Environment variables & secrets

Read all your config from environment variables. Plain values go in the dashboard. Secrets go in the Vault.

Your app should read its configuration from environment variables, never from a committed .env file (that file is not deployed). There are two places to set them, depending on how sensitive the value is.

Plain variables

For non-sensitive config (feature flags, a public URL, a log level), add a variable in your app's dashboard. It is injected into your app at runtime.

Secrets: the Vault

For anything sensitive, an API key, a token, a password, use the Vault. Secrets are encrypted at rest with a key unique to your account, and they are only ever available to the apps you choose.

Add the secret in Settings, then Vault.
It is encrypted and isolated to your account.
Bind it to the apps that need it, under any variable name you like.
It shows up as an environment variable in just those apps.

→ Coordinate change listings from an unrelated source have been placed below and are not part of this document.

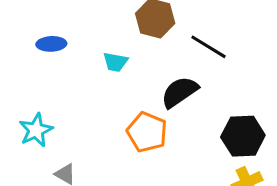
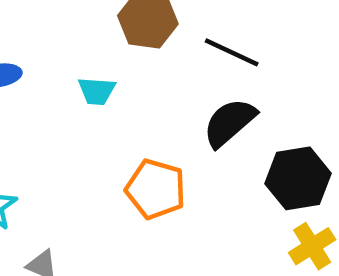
black semicircle: (180, 92) -> (229, 123), moved

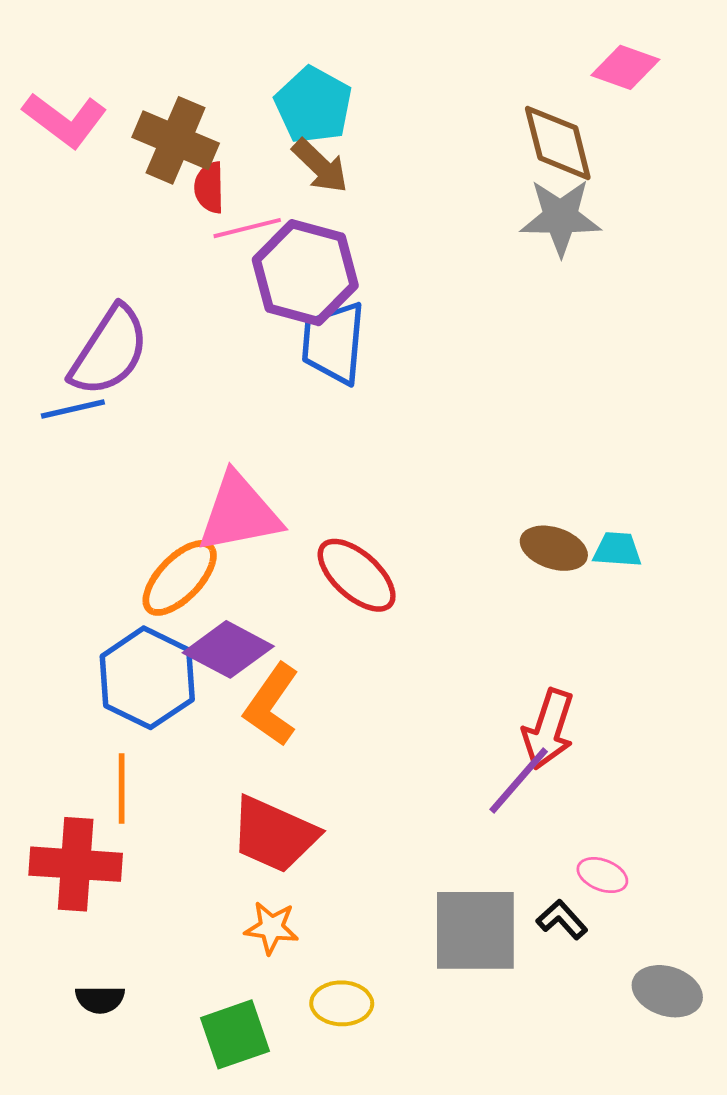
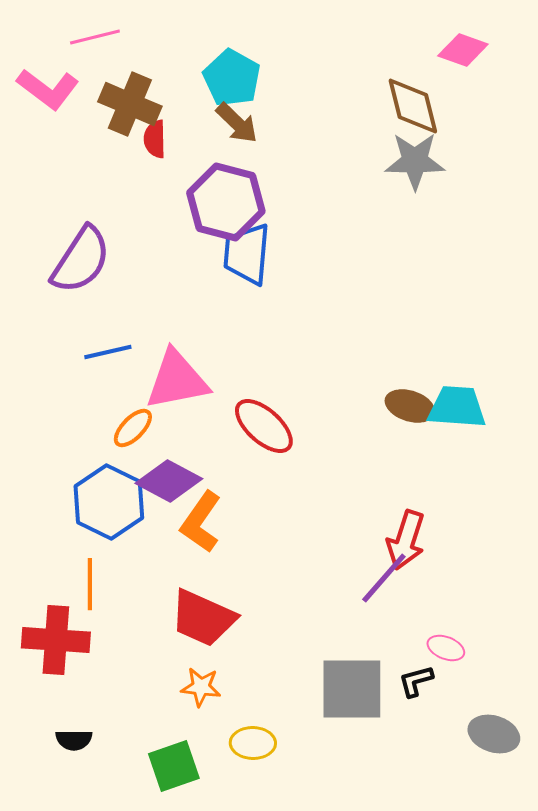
pink line: (247, 228) -> (95, 37), moved
blue line: (73, 409) -> (108, 352), moved
cyan trapezoid: (617, 550) -> (457, 407), size x1.6
orange ellipse: (180, 578) -> (133, 428), size x0.7
black L-shape: (562, 920) -> (416, 681), turned -63

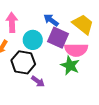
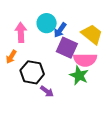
blue arrow: (51, 20) -> (60, 30), turned -91
cyan circle: (33, 40) -> (47, 23), moved

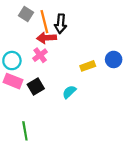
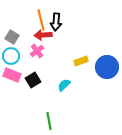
gray square: (26, 14) -> (12, 37), moved
blue circle: (114, 59) -> (107, 67), moved, size x1.5
green line: (25, 131) -> (49, 121), moved

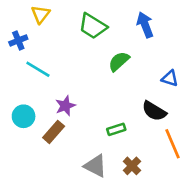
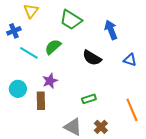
blue arrow: (145, 25) -> (111, 30), moved
green semicircle: (119, 61) -> (53, 47), moved
black semicircle: (154, 111) -> (92, 58), moved
brown rectangle: (54, 132) -> (41, 101), turned -42

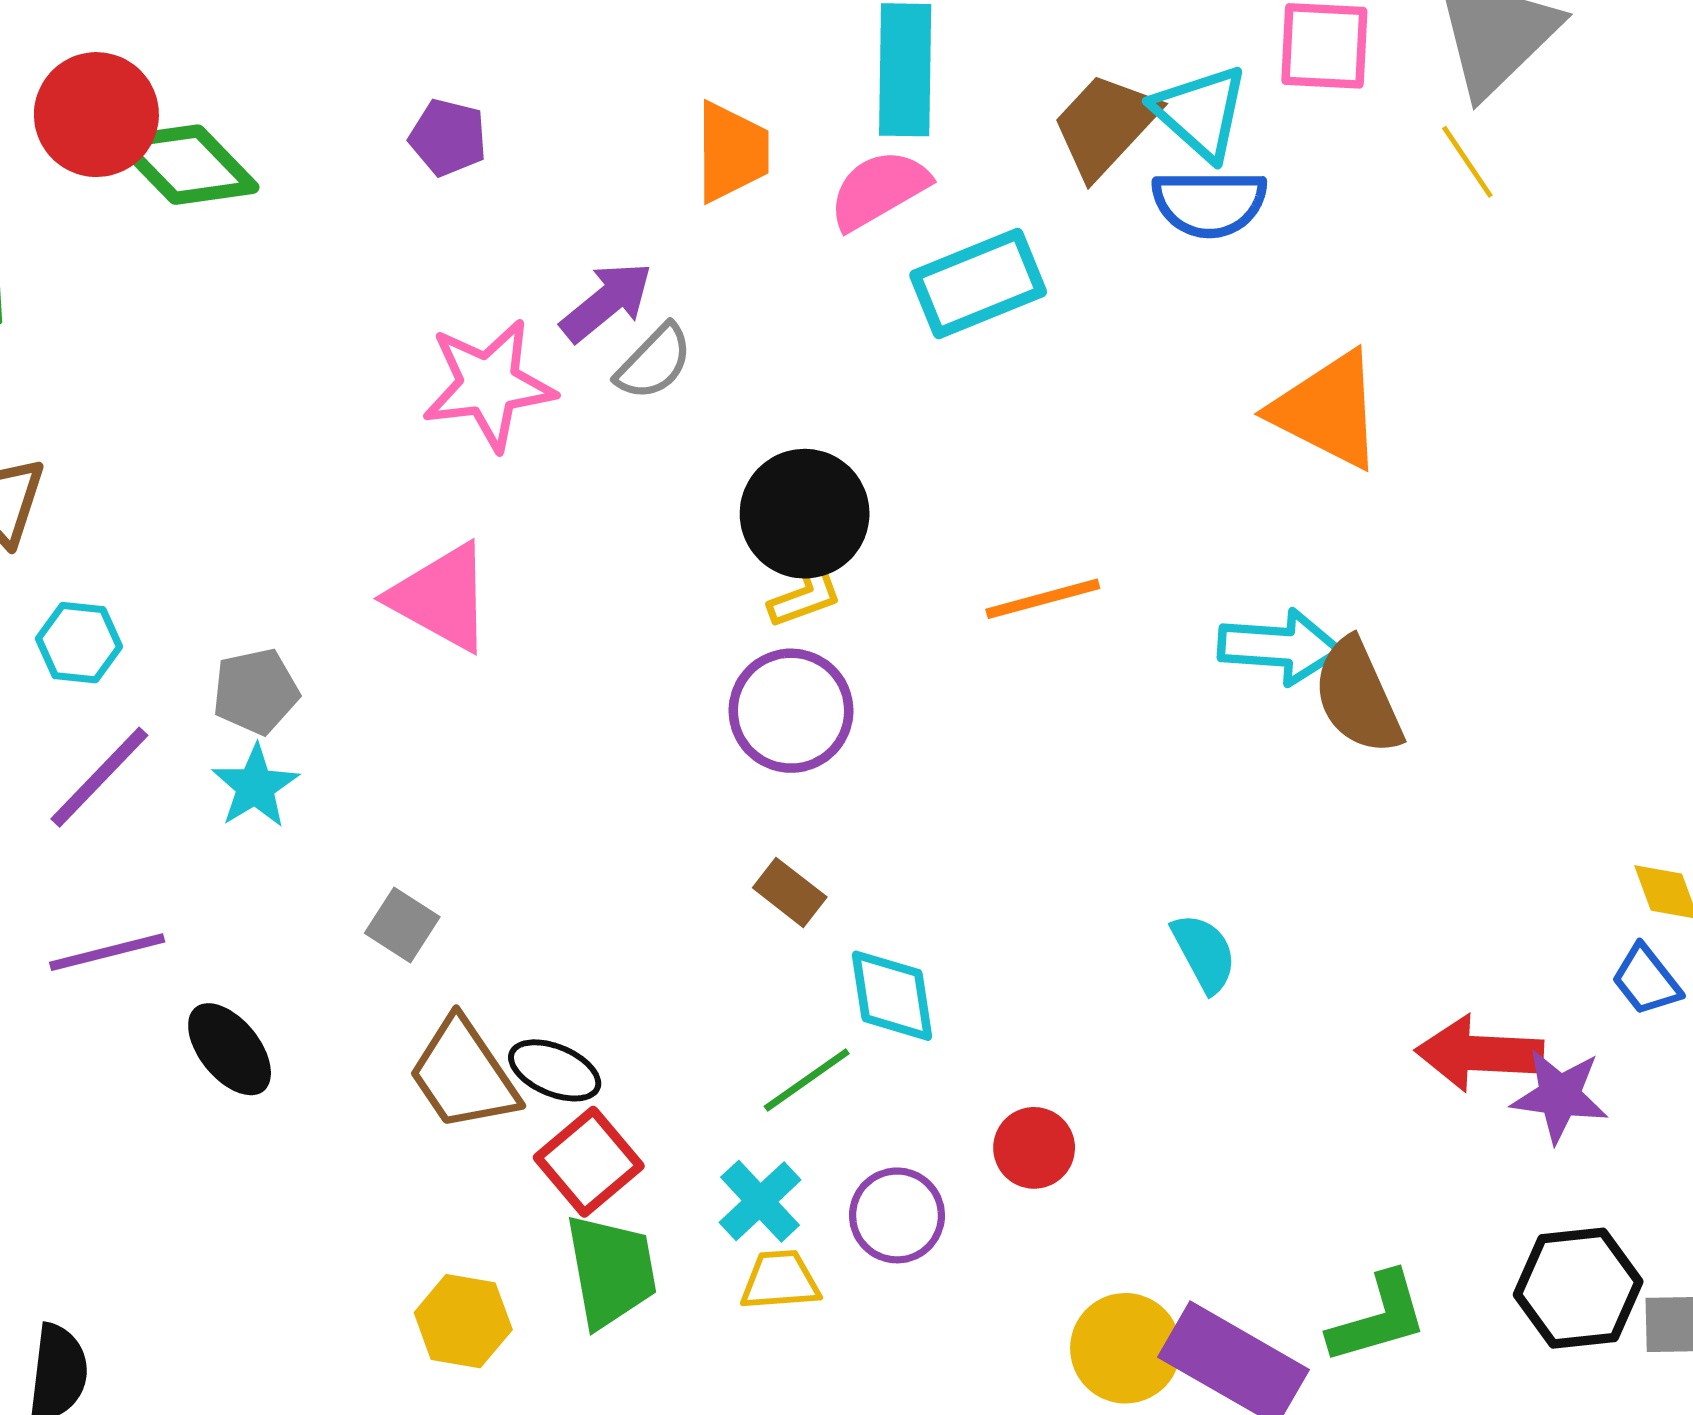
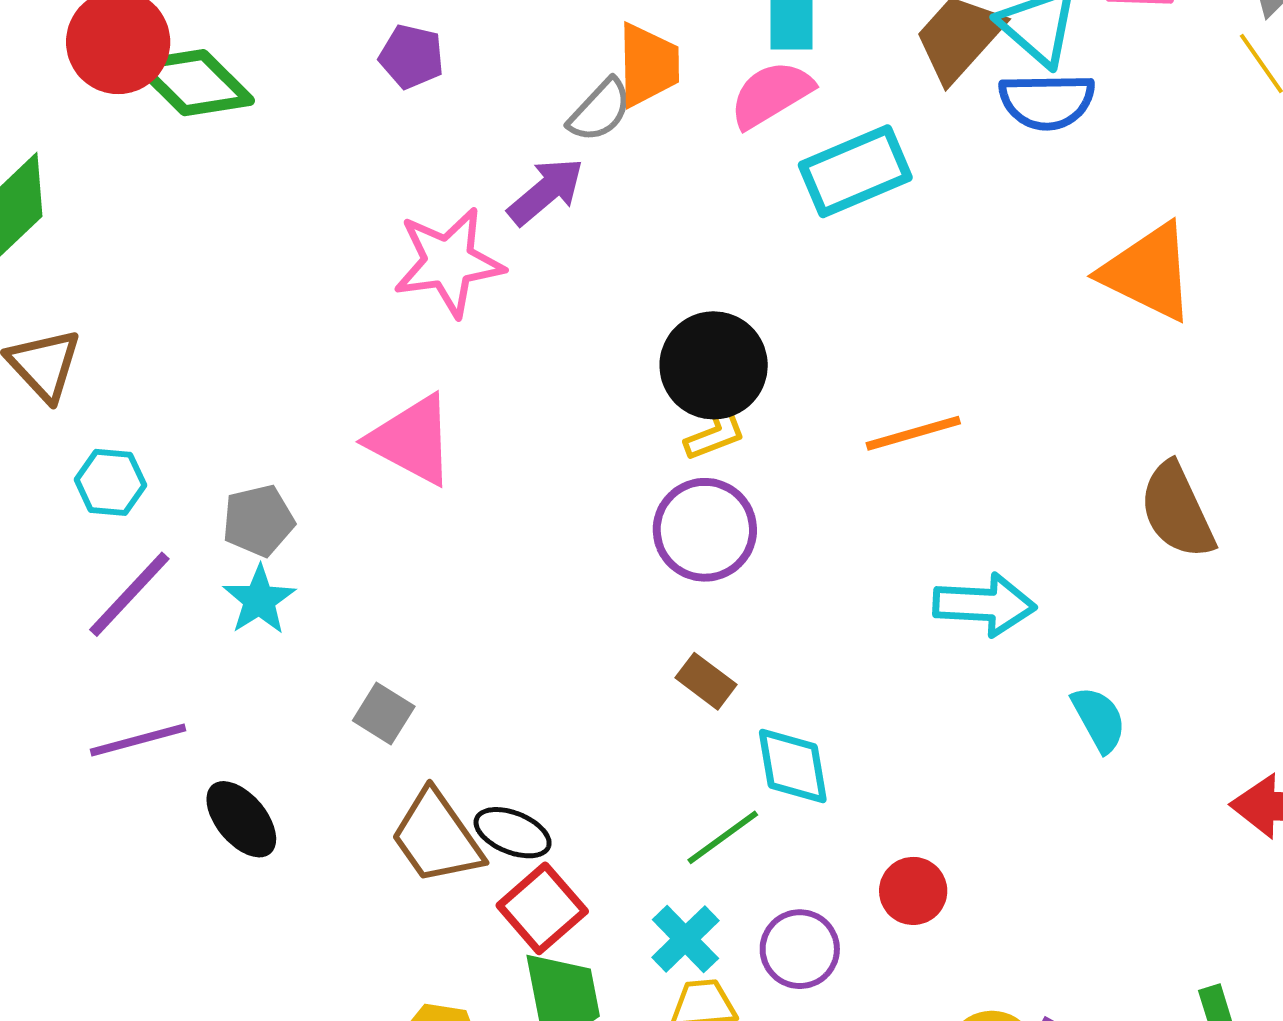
gray semicircle: (654, 362) -> (600, 110), moved
cyan arrow: (1280, 647) -> (984, 605), moved
cyan semicircle: (1204, 953) -> (1099, 719), moved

Dockhold does not inject every secret into every app. You bind each secret to specific apps. If one app is ever compromised, it can only see the secrets you bound to it, nothing else.

Reading them in your app

Bound secrets and variables are plain environment variables. Read them the usual way:

import os

# Set in the dashboard or bound from the Vault
OPENAI_API_KEY = os.getenv("OPENAI_API_KEY")
DATABASE_URL = os.getenv("DATABASE_URL")  # injected by Dockhold

A note for front-end builds

A build can't see your dashboard variables, and a browser bundle is public. So never put a secret behind a public build-time prefix. For a front-end single-page app, read browser config at runtime from window.__APP_CONFIG__ rather than baking it into the build. See Missing environment variables if a value isn't showing up.

Every change is logged

Access to the Vault is written to a tamper-evident audit trail. The trail is integrity-checked nightly, and you are alerted if a platform administrator ever touches your secrets.